The Supercars control chassis

The Supercars control chassis

Eight Mustangs are expected to contest the 2019 championship. Four from Tickford, two from DJR Team Penske, as well as one each from 23Red and Matt Stone Racing. Ford is allowing any team that wants to run a Mustang to produce Mustang-specific panels themselves, which opens the door to other teams running Mustangs. Given that Holden has outsourced the entire Commodore program to Triple 8, other teams may be tempted to switch. Would any? It would depend on how much time they have once development has been completed, and the circumstances each team faces. The 5.0L V8 will be carried over from the Falcon. Edwards preferred this approach to changing the car and engine at the same time. Ford remains open to switching to a version of the twin turbo Ecoboost V6 used in the GT at a later date. It seems that no manufacturer wants to be the guinea pig. With less than a year before the 2019 Adelaide 500, there isn't really enough time to produce a new competitive engine. The way things are going, expect Nissan to run a V6 from 2020.

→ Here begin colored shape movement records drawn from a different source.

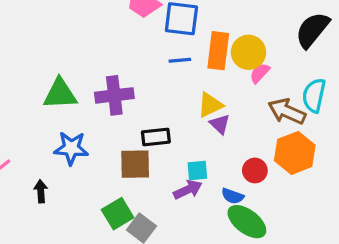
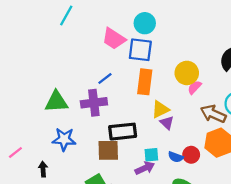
orange rectangle: (218, 51) -> (145, 82), moved
blue line: (180, 60) -> (105, 78), moved, turned -32
black rectangle: (156, 137) -> (123, 132), size x1.4
blue semicircle: (233, 196) -> (176, 157), moved

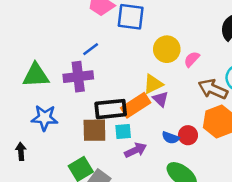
yellow circle: (187, 73) -> (167, 49), moved
orange rectangle: (145, 82) -> (136, 105), moved, turned 50
cyan square: (151, 155) -> (123, 131), moved

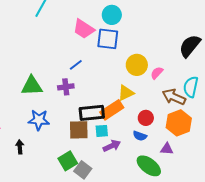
purple cross: (78, 77) -> (66, 87), size x0.7
purple triangle: (161, 99) -> (167, 149), moved, turned -40
red circle: (188, 135) -> (146, 118), moved

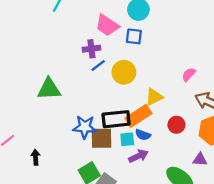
blue square: (108, 39) -> (134, 36), size x0.7
yellow circle: (137, 65) -> (124, 72), moved
purple cross: (66, 87) -> (91, 49), moved
blue star: (39, 120) -> (85, 127), moved
blue semicircle: (140, 136) -> (143, 135), moved

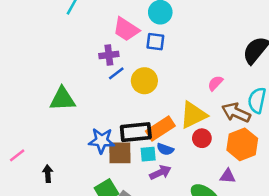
yellow triangle: (154, 97) -> (193, 115), moved, size x1.4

I've previously argued that Supercars doesn't strictly need Ford, as long as it has at least two committed and competitive manufacturers. I still think that this is the case, but having Ford back is important nonetheless. Ford is to Supercars what McLaren in Formula 1. Ford, although it hasn’t always sponsored a team, has had a presence in the ATCC since the early 1960s. Between Falcon, Sierra, Mustang and Cortina, more ATCC/Supercars drivers’ titles have been won in Fords than any other brand. Losing, or rather not getting Ford back would have dealt a big blow to Supercars more than losing Nissan would.

This week's announcement goes a long way to explaining why Ford teams didn't bother homologating composite panels last October when Triple 8 was given approval to use them on the ZB Commodore. They may have wanted to wait for a; Mustang negotiations to fail, or b; for the ZB to come out with a competitive advantage.

At the end of the day, how or why Ford is returning doesn't matter. The great news is that Supercars secured has two manufacturers for 2019. Now we need a renewed commitment from Nissan.